Günüm, güneşim

Bir ışıkla oynuyorum zevali bilmek için

Muştular dökülüyor parlayıp üzerine

Dönüyorum köşesini ve bozmuyorum neşesini

Tebessüm tutuyorum sevgilere

Hatta kırmadan hatrını, telaşesini

İnsan nedir uzaktan,

Nedir yakından eyvahlara kadar, anlıyorum.

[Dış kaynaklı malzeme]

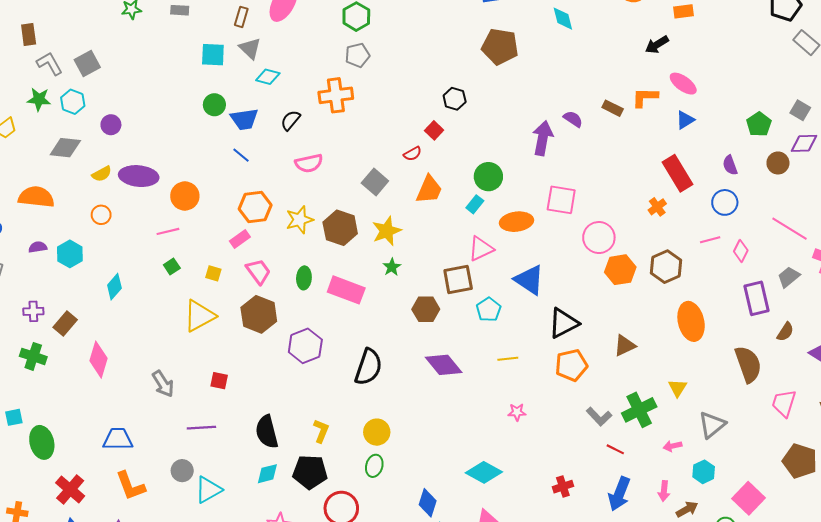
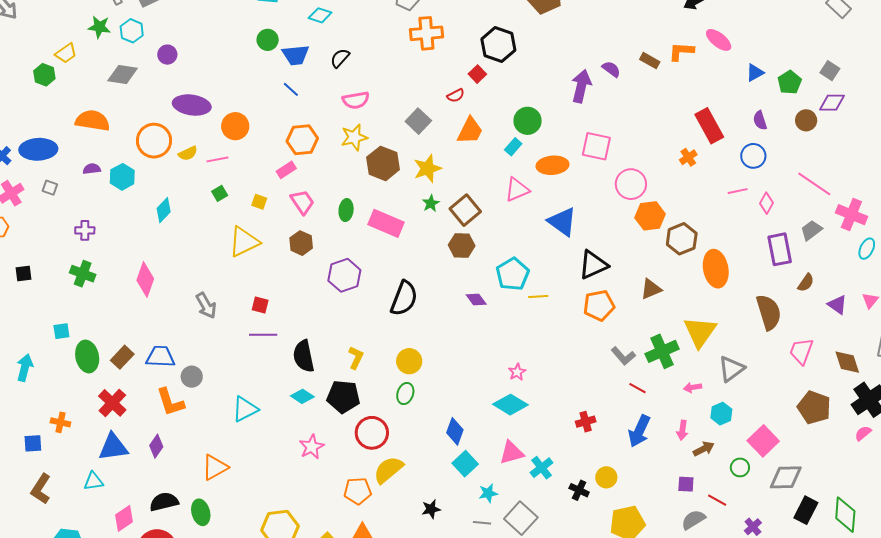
orange cross: (336, 95) -> (426, 33), moved
black hexagon: (455, 99) -> (498, 45), size x1.6
blue triangle: (685, 120) -> (755, 73), moved
yellow semicircle: (102, 174) -> (188, 153), moved
orange circle: (101, 215) -> (154, 141), size x1.8
yellow star: (300, 220) -> (354, 137), moved
brown hexagon: (666, 267) -> (682, 239), moved
brown square: (458, 279) -> (465, 210), moved, turned -32
cyan pentagon: (489, 310) -> (513, 274), moved, size x1.4
brown hexagon: (259, 314) -> (301, 243), size x0.7
brown rectangle: (65, 324) -> (122, 357), moved
purple diamond: (444, 365) -> (476, 300), size x0.6
yellow triangle: (678, 388) -> (700, 332), size x1.8
pink star: (517, 412) -> (517, 372), moved, turned -30
purple line: (201, 428) -> (263, 335), moved
gray circle: (182, 471) -> (192, 377), moved
cyan diamond: (267, 474) -> (302, 396), turned 45

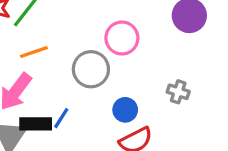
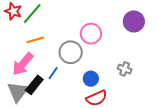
blue line: (61, 118) -> (53, 73), moved
black rectangle: (36, 124) -> (34, 85), turned -54

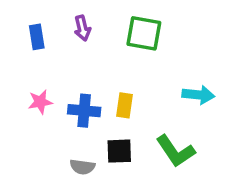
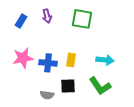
blue rectangle: (37, 37) -> (21, 21), turned 40
cyan arrow: (198, 95) -> (105, 60), moved
pink star: (40, 102) -> (23, 58), size x1.5

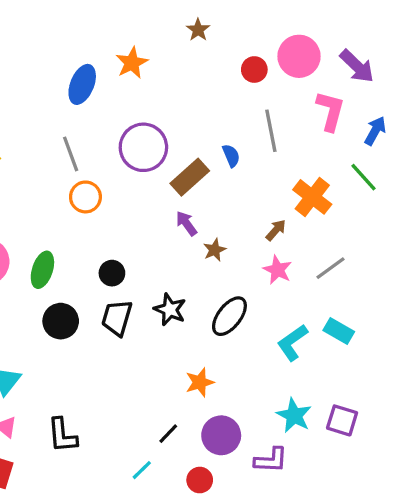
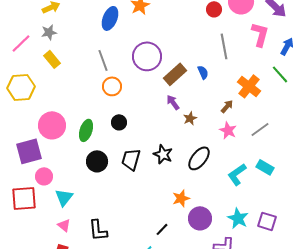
blue semicircle: (231, 156) -> (203, 72), moved
black circle: (112, 273) -> (119, 122), moved
purple circle: (221, 435) -> (200, 218), moved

Bak ben gözüyüm daha ibretli aforizmaların

Çağırıp, cuşa gelip kıyısına istermiş beni sahiller

Oysa yine duvardayım, bak yine tenhada

Henüz karışmamış bir çekmecede

Yakışmamış düğmeler arıyorum


Geçiyor, öğreniyorum.

Hatrıma sığınıyor kalınmaz bir sabah

Bir çiçeğin açmasına benziyor yüzün

Ellerimi çekip beyaz kadar masumuna

Satenleri, yağmur lekelerini savıyorum

Müjdeli bir akşamı getirsem desem

Ağlayan gözler çiziyorsun

Sevmek dizin dibidir mayası temize

Kaçıp gidecek yer mi var?

Ellerine marifet okuyorum.


Halden bilmezim kırmızılar yağıyor şehrine

Pencereye çık, olmuşuna

İhtimaldir, yakışır yakadır belki

Anla kendini, tanı birkaç ay gibi geçmekle

İçinde kağıtlar, masallar kemiren o sıkıntıyı al

Ver boynuma, mevsimden şikayet etme


Anla beni akşamın geçmezinde

Anla iştahsızında, yemez içmezinde

Bak ki iyiliğe doymuş bir zekayı nasıl allarım

Neymiş suyun canına nispeti

Alın yazısı masumun, muhannetin kısmeti

Gel ki söylerim sırrını kuşlarla uçuşların

Bir huzur tacı ki ilişir saçlarına

Ben eylerim serfiraz, ben ederim yoku biraz

Sepet, şeker, atkı, ilkyaz

Ben alır gelirim anla.


Günüm, güneşim

Müjdeler al kucağına

Doğmak bil uyanmayı bu sabah

Gör aydınlığında, hangi sevgi aşikardır

Varsa da yüzünün güleceği bil

Sevildiğin işte senin,

Orada ağladığın kadardır.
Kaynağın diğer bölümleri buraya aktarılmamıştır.